Exercise details — Below are some records; output exactly the lines from the line with "delikatnie gotowane na" to the line with "tem z łososia, w", both ends kept, and nothing more.

Supplied records —
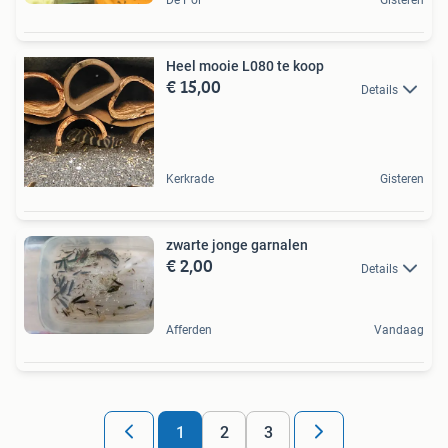
De Pol
Gisteren
Heel mooie L080 te koop
€ 15,00
Details
Kerkrade
Gisteren
zwarte jonge garnalen
€ 2,00
Details
Afferden
Vandaag
1
2
3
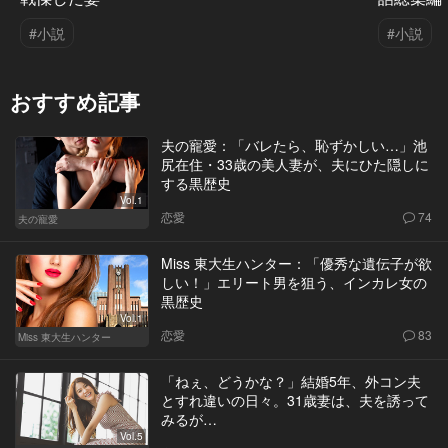
#小説
#小説
おすすめ記事
夫の寵愛：「バレたら、恥ずかしい…」池
尻在住・33歳の美人妻が、夫にひた隠しに
する黒歴史
Vol.1
恋愛
74
夫の寵愛
Miss 東大生ハンター：「優秀な遺伝子が欲
しい！」エリート男を狙う、インカレ女の
黒歴史
Vol.1
恋愛
83
Miss 東大生ハンター
「ねぇ、どうかな？」結婚5年、外コン夫
とすれ違いの日々。31歳妻は、夫を誘って
みるが…
Vol.5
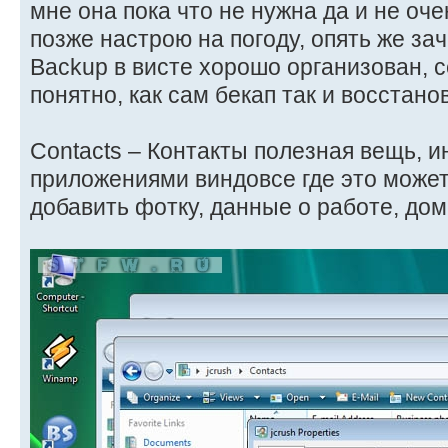
мне она пока что не нужна да и не оч
позже настрою на погоду, опять же зач
Backup в висте хорошо организован, 
понятно, как сам бекап так и восстано
Contacts – Контакты полезная вещь, и
приложениями виндовсе где это може
добавить фотку, данные о работе, доме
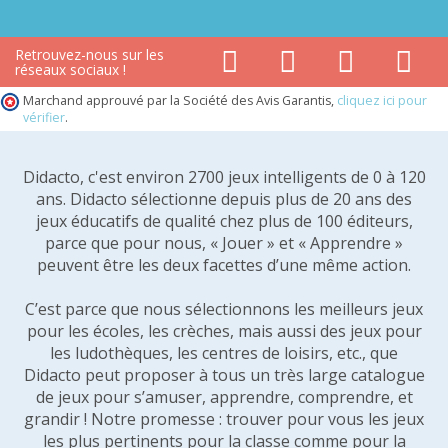
Retrouvez-nous sur les
réseaux sociaux !
Marchand approuvé par la Société des Avis Garantis,
cliquez ici pour
vérifier
.
Didacto, c'est environ 2700 jeux intelligents de 0 à 120
ans. Didacto sélectionne depuis plus de 20 ans des
jeux éducatifs de qualité chez plus de 100 éditeurs,
parce que pour nous, « Jouer » et « Apprendre »
peuvent être les deux facettes d’une même action.
C’est parce que nous sélectionnons les meilleurs jeux
pour les écoles, les crèches, mais aussi des jeux pour
les ludothèques, les centres de loisirs, etc., que
Didacto peut proposer à tous un très large catalogue
de jeux pour s’amuser, apprendre, comprendre, et
grandir ! Notre promesse : trouver pour vous les jeux
les plus pertinents pour la classe comme pour la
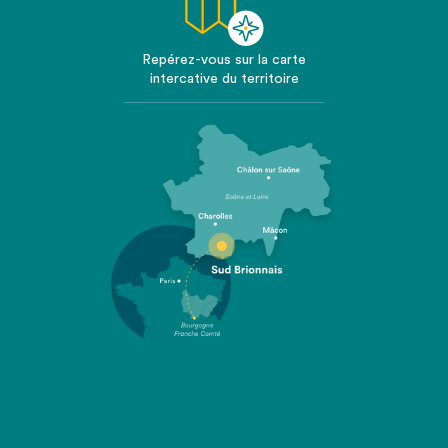
Repérez-vous sur la carte
intercative du territoire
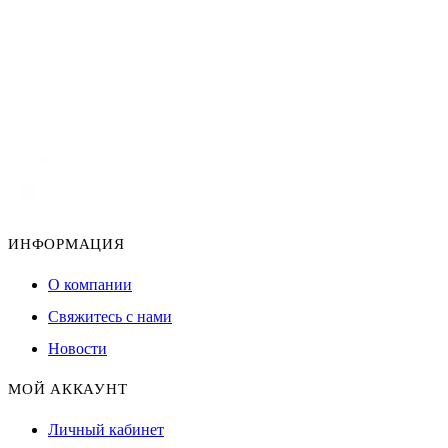
ИНФОРМАЦИЯ
О компании
Свяжитесь с нами
Новости
МОЙ АККАУНТ
Личный кабинет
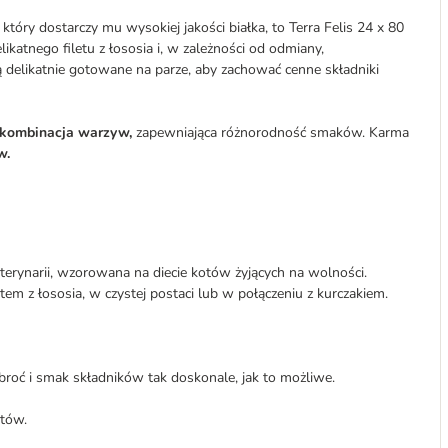
tóry dostarczy mu wysokiej jakości białka, to Terra Felis 24 x 80
ikatnego filetu z łososia i, w zależności od odmiany,
 delikatnie gotowane na parze, aby zachować cenne składniki
 kombinacja warzyw,
zapewniająca różnorodność smaków. Karma
w.
rynarii, wzorowana na diecie kotów żyjących na wolności.
tem z łososia, w czystej postaci lub w połączeniu z kurczakiem.
roć i smak składników tak doskonale, jak to możliwe.
tów.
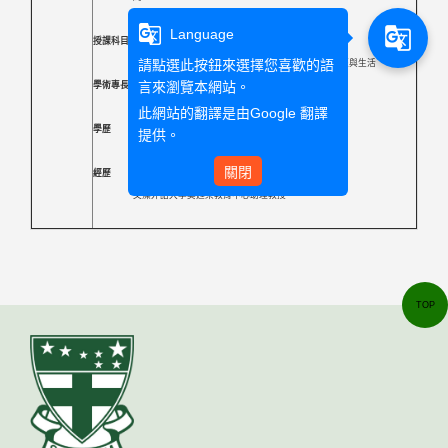
周三Wed. 10:10-12:00
g_translate
g_translate
Language
授課科目
請點選此按鈕來選擇您喜歡的語
全人發展、全人發展英文專班、生命意義的探詢、聖經與生活
言來瀏覽本網站。
學術專長
生命倫理 、和平教育 、教學與評量、國際人修養
此網站的翻譯是由
Google 翻譯
學歷
提供。
北伊利諾大學成人教育博士
關閉
經歷
文藻外語大學吳甦樂教育中心助理教授
TOP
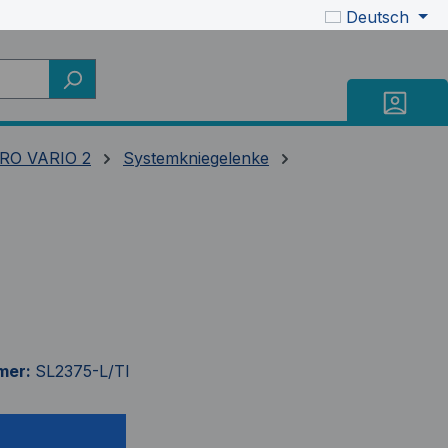
Deutsch
RO VARIO 2
Systemkniegelenke
mer:
SL2375-L/TI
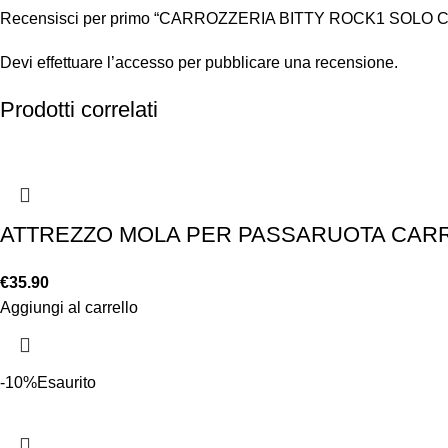
Recensisci per primo “CARROZZERIA BITTY ROCK1 SOL
Devi
effettuare l’accesso
per pubblicare una recensione.
Prodotti correlati
ATTREZZO MOLA PER PASSARUOTA CAR
€
35.90
Aggiungi al carrello
-10%
Esaurito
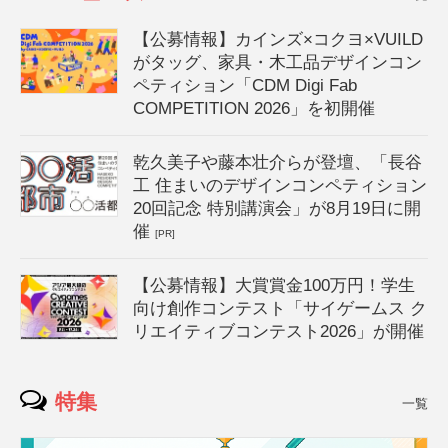
【公募情報】カインズ×コクヨ×VUILD
がタッグ、家具・木工品デザインコン
ペティション「CDM Digi Fab
COMPETITION 2026」を初開催
乾久美子や藤本壮介らが登壇、「長谷
工 住まいのデザインコンペティション
20回記念 特別講演会」が8月19日に開
催
[PR]
【公募情報】大賞賞金100万円！学生
向け創作コンテスト「サイゲームス ク
リエイティブコンテスト2026」が開催
特集
一覧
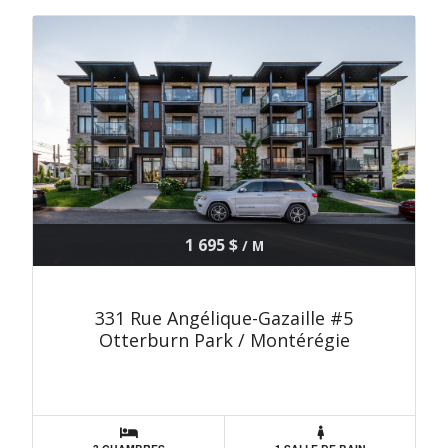
1 695 $
/ M
331 Rue Angélique-Gazaille #5
Otterburn Park / Montérégie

Response for this exercise —
 delikatnie gotowane na parze, aby zachować cenne składniki
 kombinacja warzyw,
zapewniająca różnorodność smaków. Karma
w.
rynarii, wzorowana na diecie kotów żyjących na wolności.
tem z łososia, w czystej postaci lub w połączeniu z kurczakiem.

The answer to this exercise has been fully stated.